『新・観光立国論』についての議論(4)


 

谷の人モード

『世界一訪れたい日本のつくりかた(新・観光立国論 実践編)』

デービッド・アトキンソン氏の観光産業の提案にかんする議論を書いているのですが、シクロシニティと言いますか、今日、下記のニュースを目にしました。

国宝・重文の公開制限緩和へ 刀剣など「長期耐えうる」

文化庁は、国宝や重要文化財に指定されている美術品や工芸品について、「年間延べ60日以内」としている公開制限を来春にも緩和する方針を固めた。(以下、略)

 

この問題点はアトキンソン氏がたびたび指摘してきた問題です。

どういうことかと言うと、「アトキンソン氏のアドバイスに沿って政治が動き始めている」という雰囲気を醸し出しているのです。

『日本再生は生産性向上しかない(2017年6月)』

上記書籍の中に、アトキンソン氏と自民党幹事長の二階氏との対談が収録されているのですが、最後に二階氏はアトキンソン氏にこう述べています。

観光は国民一人ひとりが参加できる分野であり、国民に明るい希望をもたらしてくれます。私も世界一の観光立国を目指し、政策を力強く前に進めていくことをお約束します。アトキンソンさんにはこれからも、海外からの目で日本の問題点をどんどん指摘してもらいたいと思いますし、今後も積極的に提言してください。
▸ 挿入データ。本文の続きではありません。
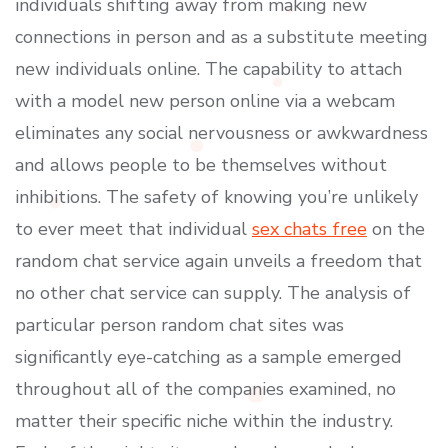
individuals shifting away from making new
connections in person and as a substitute meeting
new individuals online. The capability to attach
with a model new person online via a webcam
eliminates any social nervousness or awkwardness
and allows people to be themselves without
inhibitions. The safety of knowing you’re unlikely
to ever meet that individual
sex chats free
on the
random chat service again unveils a freedom that
no other chat service can supply. The analysis of
particular person random chat sites was
significantly eye-catching as a sample emerged
throughout all of the companies examined, no
matter their specific niche within the industry.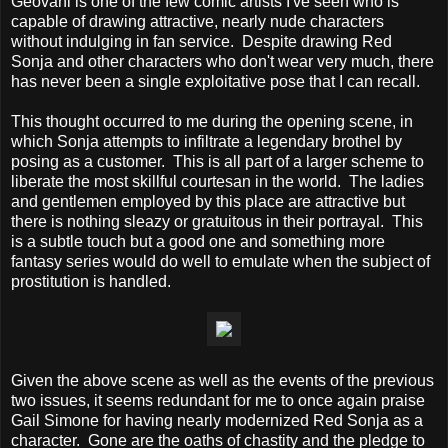
Geovani is one of the few comic artists I've seen who is
capable of drawing attractive, nearly nude characters
without indulging in fan service. Despite drawing Red
Sonja and other characters who don't wear very much, there
has never been a single exploitative pose that I can recall.
This thought occurred to me during the opening scene, in
which Sonja attempts to infiltrate a legendary brothel by
posing as a customer. This is all part of a larger scheme to
liberate the most skillful courtesan in the world. The ladies
and gentlemen employed by this place are attractive but
there is nothing sleazy or gratuitous in their portrayal. This
is a subtle touch but a good one and something more
fantasy series would do well to emulate when the subject of
prostitution is handled.
Given the above scene as well as the events of the previous
two issues, it seems redundant for me to once again praise
Gail Simone for having nearly modernized Red Sonja as a
character. Gone are the oaths of chastity and the pledge to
自民党の幹事長としてしっかりと応えていきます。(p222)

 

更にもうひとつ、こちらも今日のニュースです。

「カジノ」に自治体が熱視線 五輪後も訪日客呼びたい

カジノを中心とする統合型リゾート(IR)の実現に向けた準備が本格化してきた。政府は秋の臨時国会へのIR実施法案提出をにらみ、全国での説明会を始めた。自治体や内外の企業の動きも熱を帯びる。(以下、略)

 

上記も政府の動きです。

二階氏は次のように述べていました。

(IRについて)重要なご指摘ですので、党でもいま一度、検討したいと思います。IRに関しても、正々堂々とその必要性を訴えて国民の理解を得る努力が大事ですね。(p214)

 

『世界一訪れたい日本のつくりかた(新・観光立国論 実践編)』 のなかで、アトキンソン氏はIR事業の正当性について熱く語っています。IRについての項目のタイトルは以下のとおりです。

IRこそ「価格の多様化」の最終兵器

「カジノなしのIR」が非現実的なわけ

IRが地方経済に与える「相乗効果」

日本に向いているのは「リゾート型IR」

IRは文化財や職人を守る

※IRとは、高級ホテル、国際会議場、高級ブランドなどを扱うショッピングモール、シアター、コンサートホール、アミューズメントパーク、そしてカジノがすべてひとつにまとまった超巨大リゾート施設のこと。昨年12月にIR推進法が国会通過。(同書p260)

 

政治がドラスティックに動いています。

 

IR事業に関しては、ギャンブル依存症が懸念されるとの意見がありますが、IRのカジノで顧客として想定しているのは、海外のお金持ち、大富豪、日本では富裕層の一部でしょうから、一般庶民が気軽に出入りできる雰囲気ではないと思います。ドレスコードが必要かもしれませんし。大富豪や富裕層がギャンブル依存症になっても別にいいんじゃないでしょうか。駄目ですか。

あと、ギャンブルで金儲けするのはけしからん、日本がそういう国に見られたくないという、主に道徳論からの議論があります。かくいう私も、IRについては反対とする立場でした。

しかし、アトキンソン氏のIR事業にかんしての説明を読んで、認識が変わりました。

IR事業に賛成します。

決定的なのは、少子高齢化に伴う福祉にかんする財源が必要で、このままでは、若い人たち、子どもたち、これから生まれる子どもたちが重税に苦しむことになる。国の借金が莫大となっていること(正確には政府の借金で、債権者の多くは国民と日本の金融機関なので世界の中での日本という国家が財政破たんすることはない)。他にも理由が挙げられますが、要は、きれいごと言っている状況ではないということです。